* _EXERCISE DATA_:

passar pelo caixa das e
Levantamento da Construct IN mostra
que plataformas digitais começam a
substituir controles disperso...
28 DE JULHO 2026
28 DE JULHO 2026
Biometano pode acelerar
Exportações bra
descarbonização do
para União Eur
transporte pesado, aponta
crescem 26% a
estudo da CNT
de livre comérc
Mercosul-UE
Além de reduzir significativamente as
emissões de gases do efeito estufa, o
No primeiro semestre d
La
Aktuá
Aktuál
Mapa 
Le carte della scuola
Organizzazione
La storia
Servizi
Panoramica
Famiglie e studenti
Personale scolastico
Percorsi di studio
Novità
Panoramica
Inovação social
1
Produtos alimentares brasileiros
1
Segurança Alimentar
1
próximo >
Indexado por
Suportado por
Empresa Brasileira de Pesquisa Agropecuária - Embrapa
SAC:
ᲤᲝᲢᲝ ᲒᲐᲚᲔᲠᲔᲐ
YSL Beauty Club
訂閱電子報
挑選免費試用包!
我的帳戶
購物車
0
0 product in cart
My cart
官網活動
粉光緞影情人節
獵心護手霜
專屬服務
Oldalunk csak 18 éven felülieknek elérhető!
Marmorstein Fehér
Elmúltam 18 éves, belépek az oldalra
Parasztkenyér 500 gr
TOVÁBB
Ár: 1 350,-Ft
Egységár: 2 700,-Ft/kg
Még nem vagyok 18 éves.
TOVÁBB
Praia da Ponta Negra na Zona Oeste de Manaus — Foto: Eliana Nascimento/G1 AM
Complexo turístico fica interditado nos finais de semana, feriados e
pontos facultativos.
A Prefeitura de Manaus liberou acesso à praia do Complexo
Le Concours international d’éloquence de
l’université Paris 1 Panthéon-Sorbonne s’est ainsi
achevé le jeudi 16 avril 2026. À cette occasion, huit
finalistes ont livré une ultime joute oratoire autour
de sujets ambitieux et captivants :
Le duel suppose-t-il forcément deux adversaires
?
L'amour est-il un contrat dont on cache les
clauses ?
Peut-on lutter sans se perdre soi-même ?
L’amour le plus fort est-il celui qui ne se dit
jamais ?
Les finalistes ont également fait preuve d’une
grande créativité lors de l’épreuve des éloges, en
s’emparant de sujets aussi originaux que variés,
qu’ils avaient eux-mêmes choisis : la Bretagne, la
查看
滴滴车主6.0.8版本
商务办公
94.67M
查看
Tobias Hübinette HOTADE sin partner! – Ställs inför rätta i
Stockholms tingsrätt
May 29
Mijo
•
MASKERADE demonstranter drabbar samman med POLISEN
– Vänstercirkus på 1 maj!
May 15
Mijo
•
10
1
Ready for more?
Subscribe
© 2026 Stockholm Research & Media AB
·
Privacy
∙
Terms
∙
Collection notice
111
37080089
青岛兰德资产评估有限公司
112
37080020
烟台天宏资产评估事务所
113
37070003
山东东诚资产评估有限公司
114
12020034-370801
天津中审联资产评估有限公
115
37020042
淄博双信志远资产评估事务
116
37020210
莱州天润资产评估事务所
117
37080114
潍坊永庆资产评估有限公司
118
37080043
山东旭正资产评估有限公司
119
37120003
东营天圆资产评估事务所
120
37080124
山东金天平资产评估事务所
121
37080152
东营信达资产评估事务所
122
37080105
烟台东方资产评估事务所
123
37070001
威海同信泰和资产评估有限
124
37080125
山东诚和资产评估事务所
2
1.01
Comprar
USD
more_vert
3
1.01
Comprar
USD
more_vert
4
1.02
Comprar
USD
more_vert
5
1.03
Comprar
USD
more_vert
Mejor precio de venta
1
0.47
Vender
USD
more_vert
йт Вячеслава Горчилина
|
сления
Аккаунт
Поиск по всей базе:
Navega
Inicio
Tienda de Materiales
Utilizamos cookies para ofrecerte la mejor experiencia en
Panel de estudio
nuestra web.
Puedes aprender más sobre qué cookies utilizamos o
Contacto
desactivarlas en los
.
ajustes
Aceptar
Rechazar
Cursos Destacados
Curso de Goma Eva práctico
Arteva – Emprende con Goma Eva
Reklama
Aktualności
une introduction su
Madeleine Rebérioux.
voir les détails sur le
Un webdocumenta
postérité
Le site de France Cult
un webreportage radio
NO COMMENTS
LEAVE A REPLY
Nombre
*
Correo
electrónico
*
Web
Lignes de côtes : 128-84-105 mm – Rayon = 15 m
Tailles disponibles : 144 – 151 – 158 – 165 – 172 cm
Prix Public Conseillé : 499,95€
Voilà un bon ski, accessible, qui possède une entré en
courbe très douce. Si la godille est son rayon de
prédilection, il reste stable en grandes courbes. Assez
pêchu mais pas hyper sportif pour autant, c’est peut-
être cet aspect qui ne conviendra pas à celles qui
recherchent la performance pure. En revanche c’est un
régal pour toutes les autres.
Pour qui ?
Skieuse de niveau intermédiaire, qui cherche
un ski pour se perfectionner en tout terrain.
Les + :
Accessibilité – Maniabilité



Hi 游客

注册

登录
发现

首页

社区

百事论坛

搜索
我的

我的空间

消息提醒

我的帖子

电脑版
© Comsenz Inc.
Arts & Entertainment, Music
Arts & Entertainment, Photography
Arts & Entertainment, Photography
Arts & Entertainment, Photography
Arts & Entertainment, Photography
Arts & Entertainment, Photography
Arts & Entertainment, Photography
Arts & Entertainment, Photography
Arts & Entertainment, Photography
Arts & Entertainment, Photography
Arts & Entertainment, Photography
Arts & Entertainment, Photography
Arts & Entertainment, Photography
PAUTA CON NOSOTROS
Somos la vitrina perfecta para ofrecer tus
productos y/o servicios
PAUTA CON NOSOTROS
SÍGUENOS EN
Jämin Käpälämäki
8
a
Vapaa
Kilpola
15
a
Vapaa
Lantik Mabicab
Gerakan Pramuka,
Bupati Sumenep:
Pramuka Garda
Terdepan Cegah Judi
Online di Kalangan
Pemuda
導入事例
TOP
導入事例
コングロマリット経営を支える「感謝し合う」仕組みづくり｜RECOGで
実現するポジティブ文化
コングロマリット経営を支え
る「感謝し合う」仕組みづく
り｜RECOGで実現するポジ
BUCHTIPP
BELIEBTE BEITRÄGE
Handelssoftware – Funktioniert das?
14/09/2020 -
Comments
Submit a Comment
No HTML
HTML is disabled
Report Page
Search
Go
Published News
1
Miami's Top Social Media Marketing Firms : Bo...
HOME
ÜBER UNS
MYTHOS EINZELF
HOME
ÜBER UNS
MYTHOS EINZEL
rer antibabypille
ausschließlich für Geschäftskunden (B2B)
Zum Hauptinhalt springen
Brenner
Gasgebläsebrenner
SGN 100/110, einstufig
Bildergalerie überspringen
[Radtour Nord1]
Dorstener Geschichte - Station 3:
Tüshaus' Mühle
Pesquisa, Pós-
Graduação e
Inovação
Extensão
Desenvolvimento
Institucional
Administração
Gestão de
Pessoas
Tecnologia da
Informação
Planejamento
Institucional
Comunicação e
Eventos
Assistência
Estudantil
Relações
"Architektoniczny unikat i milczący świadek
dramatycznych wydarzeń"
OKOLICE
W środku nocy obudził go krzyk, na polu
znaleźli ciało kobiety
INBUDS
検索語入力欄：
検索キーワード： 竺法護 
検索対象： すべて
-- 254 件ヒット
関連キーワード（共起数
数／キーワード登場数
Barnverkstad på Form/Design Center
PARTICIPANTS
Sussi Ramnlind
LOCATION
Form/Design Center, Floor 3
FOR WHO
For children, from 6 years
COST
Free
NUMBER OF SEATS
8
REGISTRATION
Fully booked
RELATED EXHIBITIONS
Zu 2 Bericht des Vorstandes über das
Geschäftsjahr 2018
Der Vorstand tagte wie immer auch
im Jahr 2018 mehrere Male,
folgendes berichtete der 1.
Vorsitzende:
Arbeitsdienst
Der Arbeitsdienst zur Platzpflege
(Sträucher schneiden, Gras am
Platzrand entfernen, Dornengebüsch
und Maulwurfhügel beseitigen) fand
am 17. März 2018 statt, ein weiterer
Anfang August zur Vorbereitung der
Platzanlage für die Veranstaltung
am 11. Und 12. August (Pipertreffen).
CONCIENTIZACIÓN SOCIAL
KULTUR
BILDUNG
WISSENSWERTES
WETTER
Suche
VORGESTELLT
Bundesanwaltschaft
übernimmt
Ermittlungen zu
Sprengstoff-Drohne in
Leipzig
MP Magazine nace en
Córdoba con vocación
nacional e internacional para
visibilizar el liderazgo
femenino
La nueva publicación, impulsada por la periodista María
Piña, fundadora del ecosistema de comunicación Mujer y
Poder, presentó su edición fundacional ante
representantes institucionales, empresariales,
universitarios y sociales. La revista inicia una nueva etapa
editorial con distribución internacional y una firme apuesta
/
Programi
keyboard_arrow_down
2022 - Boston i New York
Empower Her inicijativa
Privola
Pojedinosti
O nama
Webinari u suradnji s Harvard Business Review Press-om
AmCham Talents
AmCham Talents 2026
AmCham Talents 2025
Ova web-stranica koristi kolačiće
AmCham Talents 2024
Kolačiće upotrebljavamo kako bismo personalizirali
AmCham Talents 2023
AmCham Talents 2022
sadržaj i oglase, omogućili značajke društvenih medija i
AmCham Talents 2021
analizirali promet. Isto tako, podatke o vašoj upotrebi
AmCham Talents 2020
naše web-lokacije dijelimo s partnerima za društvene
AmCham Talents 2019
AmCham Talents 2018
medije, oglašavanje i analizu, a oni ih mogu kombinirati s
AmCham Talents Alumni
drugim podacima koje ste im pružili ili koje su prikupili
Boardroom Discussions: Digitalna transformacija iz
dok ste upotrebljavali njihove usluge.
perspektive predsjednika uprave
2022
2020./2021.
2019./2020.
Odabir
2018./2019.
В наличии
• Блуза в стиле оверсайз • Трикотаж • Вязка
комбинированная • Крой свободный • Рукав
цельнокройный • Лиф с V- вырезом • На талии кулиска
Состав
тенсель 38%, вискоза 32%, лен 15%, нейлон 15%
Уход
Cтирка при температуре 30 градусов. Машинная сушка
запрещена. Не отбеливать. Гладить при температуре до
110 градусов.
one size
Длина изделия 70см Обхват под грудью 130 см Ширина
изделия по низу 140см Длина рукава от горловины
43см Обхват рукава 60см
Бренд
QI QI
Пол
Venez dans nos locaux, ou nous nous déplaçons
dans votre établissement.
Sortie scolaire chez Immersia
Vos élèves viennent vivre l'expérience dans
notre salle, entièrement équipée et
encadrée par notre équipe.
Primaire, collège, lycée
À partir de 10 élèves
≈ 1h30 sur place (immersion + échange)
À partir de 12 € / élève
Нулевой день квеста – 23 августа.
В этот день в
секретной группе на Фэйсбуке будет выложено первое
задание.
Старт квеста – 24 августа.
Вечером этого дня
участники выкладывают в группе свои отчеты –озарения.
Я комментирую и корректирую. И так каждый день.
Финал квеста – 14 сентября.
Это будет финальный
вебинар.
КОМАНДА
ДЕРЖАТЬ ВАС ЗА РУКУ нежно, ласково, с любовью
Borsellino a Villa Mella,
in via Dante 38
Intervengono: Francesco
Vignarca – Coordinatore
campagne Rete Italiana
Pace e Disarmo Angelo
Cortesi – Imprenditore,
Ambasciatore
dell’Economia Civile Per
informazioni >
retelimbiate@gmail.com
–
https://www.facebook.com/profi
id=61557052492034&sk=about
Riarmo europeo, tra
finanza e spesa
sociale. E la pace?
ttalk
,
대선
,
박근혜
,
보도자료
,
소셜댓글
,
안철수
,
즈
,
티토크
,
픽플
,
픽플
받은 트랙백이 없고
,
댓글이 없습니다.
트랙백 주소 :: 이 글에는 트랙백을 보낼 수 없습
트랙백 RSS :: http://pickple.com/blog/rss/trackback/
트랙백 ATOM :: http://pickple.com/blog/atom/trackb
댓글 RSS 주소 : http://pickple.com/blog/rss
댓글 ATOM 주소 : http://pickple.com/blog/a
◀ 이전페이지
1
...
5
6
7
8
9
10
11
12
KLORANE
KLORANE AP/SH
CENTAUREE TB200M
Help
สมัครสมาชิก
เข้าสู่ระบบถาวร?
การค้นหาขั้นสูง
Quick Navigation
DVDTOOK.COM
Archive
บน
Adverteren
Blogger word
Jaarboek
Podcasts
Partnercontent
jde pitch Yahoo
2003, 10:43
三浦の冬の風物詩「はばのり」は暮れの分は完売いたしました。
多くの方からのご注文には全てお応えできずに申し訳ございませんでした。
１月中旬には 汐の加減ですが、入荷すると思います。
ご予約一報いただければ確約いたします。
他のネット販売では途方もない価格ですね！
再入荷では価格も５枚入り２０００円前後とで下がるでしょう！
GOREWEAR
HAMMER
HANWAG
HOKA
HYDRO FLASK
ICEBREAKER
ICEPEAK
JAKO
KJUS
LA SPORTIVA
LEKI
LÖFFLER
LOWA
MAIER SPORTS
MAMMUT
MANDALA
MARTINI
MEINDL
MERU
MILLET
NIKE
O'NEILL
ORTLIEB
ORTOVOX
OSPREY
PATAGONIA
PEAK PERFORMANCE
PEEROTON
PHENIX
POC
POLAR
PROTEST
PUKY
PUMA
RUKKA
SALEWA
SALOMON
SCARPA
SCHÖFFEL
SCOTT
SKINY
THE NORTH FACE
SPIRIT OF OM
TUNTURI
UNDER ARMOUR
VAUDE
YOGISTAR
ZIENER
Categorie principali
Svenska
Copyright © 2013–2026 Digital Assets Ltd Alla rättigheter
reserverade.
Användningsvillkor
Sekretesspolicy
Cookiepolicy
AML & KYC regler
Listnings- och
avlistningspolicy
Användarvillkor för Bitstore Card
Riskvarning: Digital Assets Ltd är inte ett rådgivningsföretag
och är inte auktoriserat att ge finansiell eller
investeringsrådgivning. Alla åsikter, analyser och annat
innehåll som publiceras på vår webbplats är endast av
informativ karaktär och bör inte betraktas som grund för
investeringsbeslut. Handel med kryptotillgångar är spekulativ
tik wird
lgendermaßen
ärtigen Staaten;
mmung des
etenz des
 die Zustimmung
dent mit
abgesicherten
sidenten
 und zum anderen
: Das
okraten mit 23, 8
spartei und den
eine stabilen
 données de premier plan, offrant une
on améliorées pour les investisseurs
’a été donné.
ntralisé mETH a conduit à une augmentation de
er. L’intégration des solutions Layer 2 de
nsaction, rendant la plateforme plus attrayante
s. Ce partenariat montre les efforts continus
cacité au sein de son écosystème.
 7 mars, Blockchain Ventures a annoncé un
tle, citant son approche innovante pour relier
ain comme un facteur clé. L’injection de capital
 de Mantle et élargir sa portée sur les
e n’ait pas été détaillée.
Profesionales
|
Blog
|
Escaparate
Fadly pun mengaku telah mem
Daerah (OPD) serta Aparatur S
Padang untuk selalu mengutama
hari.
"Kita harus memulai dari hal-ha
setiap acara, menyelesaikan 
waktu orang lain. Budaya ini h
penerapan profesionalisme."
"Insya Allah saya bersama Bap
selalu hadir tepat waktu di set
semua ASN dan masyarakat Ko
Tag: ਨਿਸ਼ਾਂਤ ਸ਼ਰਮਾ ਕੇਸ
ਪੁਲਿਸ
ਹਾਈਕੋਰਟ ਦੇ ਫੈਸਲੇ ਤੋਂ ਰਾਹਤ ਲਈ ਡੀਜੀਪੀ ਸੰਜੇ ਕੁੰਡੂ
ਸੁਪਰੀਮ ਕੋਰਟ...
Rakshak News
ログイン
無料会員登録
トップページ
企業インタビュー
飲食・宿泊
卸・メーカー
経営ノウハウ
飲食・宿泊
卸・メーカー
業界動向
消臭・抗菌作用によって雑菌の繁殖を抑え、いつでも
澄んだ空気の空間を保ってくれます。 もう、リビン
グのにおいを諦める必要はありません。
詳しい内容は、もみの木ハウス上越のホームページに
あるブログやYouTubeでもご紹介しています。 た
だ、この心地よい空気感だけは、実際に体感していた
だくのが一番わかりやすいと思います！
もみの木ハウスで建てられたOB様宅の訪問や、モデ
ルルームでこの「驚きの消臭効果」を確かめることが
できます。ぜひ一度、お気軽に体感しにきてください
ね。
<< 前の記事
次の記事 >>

* _HOW TO COMPLETE THIS TASK_:
The count alone is needed: how many lines of these entries contain the word "Center"?

* _RESULT OF THE EXERCISE_:
2